Die Kielerin Christel Pieper (69) beschäftigt sich schon lange mit dem Thema Armut. Seit fast 15 Jahren bietet sie unter der Überschrift „Kiel von unten“ für den Kieler Verein „Geo step by step“ Stadtführungen zum Thema „Obdachlosigkeit“ an. Ihr Weg führt sie immer wieder zu diesem Grab, einem Urnengrab für Obdachlose. Sie will erinnern an den Ort und an die prekären Umstände, unter denen die Obdachlosen leben: „Auf der Straße wird viel gestorben“, sagt sie.

In dem schlimmen Winter 2007 seien es besonders viele gewesen, erinnert sich Pieper. Damals kam aus dem Kreis der Obdachlosen die Idee zu einem Gemeinschaftsgrab auf. Unterstützung erhielten sie von mehreren Institutionen, wie dem Straßenmagazin und Sozialdienst Hempels und der evangelischen Kirche.

Pröpstin Witt: "Nach dem Tod Würde erlangen"

2008 stellte der Kirchenkreis Altholstein die repräsentative Grabstätte für Begräbnisse von Obdachlosen zur Verfügung. Pröpstin Almut Witt, die damals noch nicht im Amt war, findet das auch heute noch „sehr sinnvoll“.

Es gehe darum, dass alle Menschen die gleiche Würde haben: „Das hört mit dem Tod ja nicht auf. Auch wenn das Leben manchmal nicht würdevoll ist, macht diese Grabstelle es möglich, dass die Menschen nach dem Tod Würde erlangen.“

Stadttour "von unten"

Die Stadttouren "Von unten" bietet Christel Pieper für Gruppen an, auch Einzelpersnen können sich anmelden. Interessenten wenden sich an den Umweltbildungsverein „Geo step by step“ oder direkt an Christel Pieper unter der Mailadresse: christel-pieper@gmx.de

Nach dem Tod soll ein ein Stückchen erhalten bleiben

Die Obdachlosen sollten wissen, dass sie nicht irgendwo verscharrt werden, sondern dass es auch nach dem Tod einen Ort für sie gibt, an dem sich auch andere an sie erinnern können, findet Witt.

Die Frage, ob dieses Wissen für obdachlose Menschen wichtiger sei als für andere, die zu Lebzeiten eine feste Bleibe haben, beantwortet die Pröpstin mit nein. „Ich glaube, es ist für alle Menschen wichtig“, sagt sie. Jeder Mensch habe die Sehnsucht, dass auch nach dem Tod ein Stückchen erhalten bleibe.

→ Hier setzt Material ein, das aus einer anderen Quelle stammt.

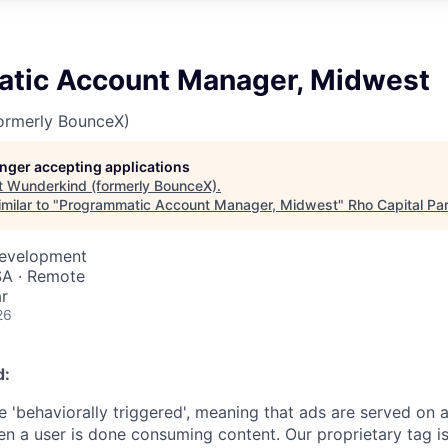
tic Account Manager, Midwest
ormerly BounceX)
longer accepting applications
t
Wunderkind (formerly BounceX)
.
milar to "
Programmatic Account Manager, Midwest
"
Rho Capital Pa
Development
USA · Remote
r
26
d:
 'behaviorally triggered', meaning that ads are served on a
en a user is done consuming content. Our proprietary tag is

Hier erhalten Sie mehr Informationen zur Kieler Stadtführung zum Thema „Obdachlosigkeit“

Warum sich dennoch viele Menschen für ein anonymes Grab entscheiden, sei aus ihrer Sicht eher eine Verlegenheitslösung: „Die Menschen wollen niemandem zur Last fallen.“

Vielleicht hätten die Obdachlosen auch das Bedürfnis, mit Gleichgesinnten beerdigt zu sein, überlegt die Pröpstin: „Das ist in gewisser Weise eine große Familie.“ Auch seien Friedhöfe ein Spiegelbild der Stadt: „In Kiel gibt es viele Wohnungslose. Es ist wichtig, dass nicht nur die großen Gräber der Reichen sichtbar sind, sondern auch die der Obdachlosen.“

Vorher wurden Obdachlose in anonymen Gräbern beerdigt

Bevor es dieses Grab in Kiel gab, wurden Obdachlose in Kiel, wie auch in den meisten Ortschaften der Republik, anonym in Sozialgräbern beerdigt. Sie wurden still und einsam beigesetzt. Keiner weiß, wo sich die Grabstelle befindet. Diese namenlosen, von Kommunen bezahlten Gräber gibt es nicht nur für Obdachlose, sondern für alle mittellosen Menschen, die keine Angehörigen haben, die sich um eine Beerdigung kümmern.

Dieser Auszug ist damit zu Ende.